Compared to the rest of the auto industry, Tesla Motors (TSLA 1.85%) is a lot more vertically integrated than incumbent automakers. A recent Goldman Sachs report estimated that Tesla is now 80% vertically integrated. In contrast, traditional OEMs focus primarily on engine and powertrain development but outsource most of everything else, essentially becoming incredibly efficient systems integrators.

Is Tesla really pursuing the ultimate step in vertical integration?

Two peas in a pod
Earlier this week, reports surfaced that Tesla had a prominent chip-design specialist away from Apple (AAPL 0.64%). Peter Bannon has now joined Tesla as a director, leaving his position at the Mac maker where he helped design semiconductor architecture. Bannon had joined Apple when Apple acquired PA Semi way back in 2008.

This news comes after Tesla grabbed Jim Keller in January. Keller started PA Semi with Bannon, and together the two led the development of Apple's first A-chips, the A4 and A5. Keller had left Apple in 2012 to join AMD, where he served as the company's chief chip architect. Keller left AMD in September. Keller is now Tesla's vice president of Autopilot Hardware Engineering.

So now Tesla has some truly world-class silicon talent that are both legends in the realm of microprocessors. What could the electric automaker have in store?

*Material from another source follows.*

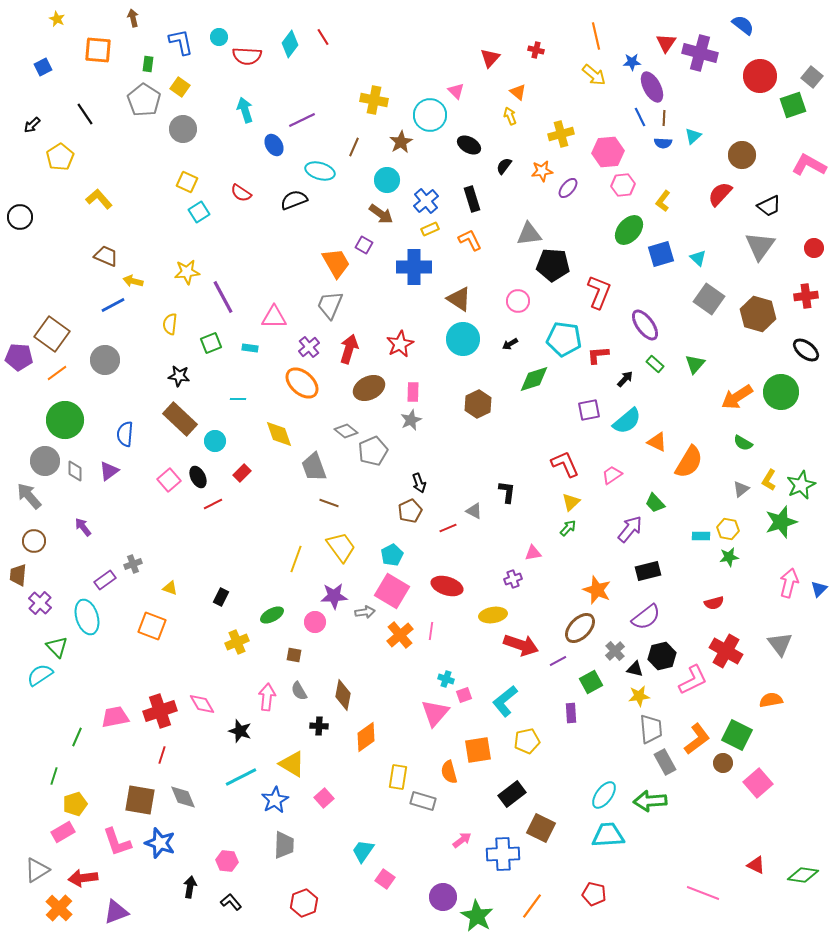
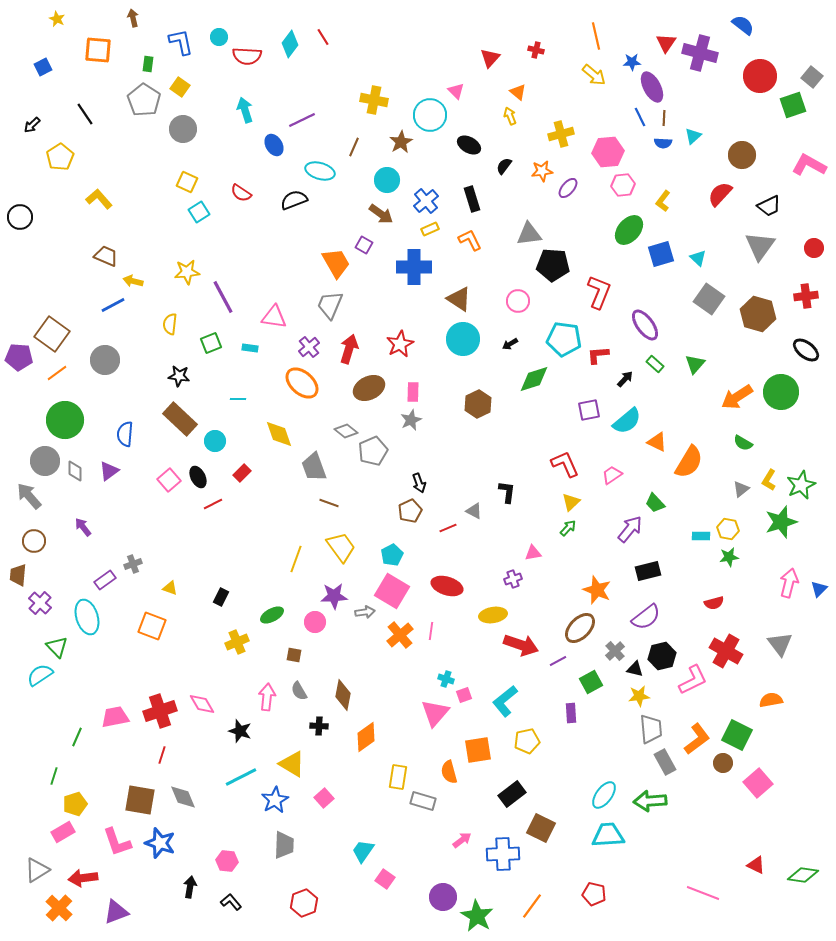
pink triangle at (274, 317): rotated 8 degrees clockwise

All that and a bag of chips
The natural speculation is that Tesla is planning on designing its own chips. When asked directly about the hire on the last earnings conference call and whether or not Tesla could have custom silicon ambitions, Elon Musk expectedly dodged the question with a "no comment." But this is an insane notion.

Designing custom chip architectures is incredibly sophisticated and expensive, and Tesla's unit volumes are fairly modest compared to smartphones and tablets. Tesla sold 50,000 vehicles in 2015. Apple sold 281 million iPhones and iPads in 2015.

Even if you acknowledge that the Tesla Model S has at least two CPUs from NVIDIA (NVDA 3.65%) -- a Tegra 2 in the instrument cluster a Tegra 3 in the touchscreen head unit -- we're still talking about a limited application in terms of volume. Ideally, you'd want to be able to scale those hefty R&D expenses over a large unit base in order to reduce average costs per unit.

The benefits of a custom chip design are also uncertain in the context of an electric car. Apple took control of silicon design in order to tailor performance with power efficiency and take its differentiation to a new level. But microprocessor power efficiency is less critical in the context of an electric vehicle, since it has a massive battery and the primary power consumption comes from the drive unit. And displacing NVIDIA would also generate negligible cost savings, since the Tegra chips that Tesla uses are quite old at this point (it's not clear yet which NVIDIA chips are in Model X), particularly when we're talking about the bill of materials for a car that starts at $70,000.

Tesla is a tech company
It's worth pointing out that Keller and Bannon have extensive skill sets with silicon beyond designing custom microprocessor architecture, so it's entirely possible that Tesla will use those skills in a different, unforeseen way.

While traditional automakers continue to play catch-up in terms of technological features, Tesla could potentially leapfrog itself and broaden that tech gap even farther since it's apparently taking its silicon game to the next level.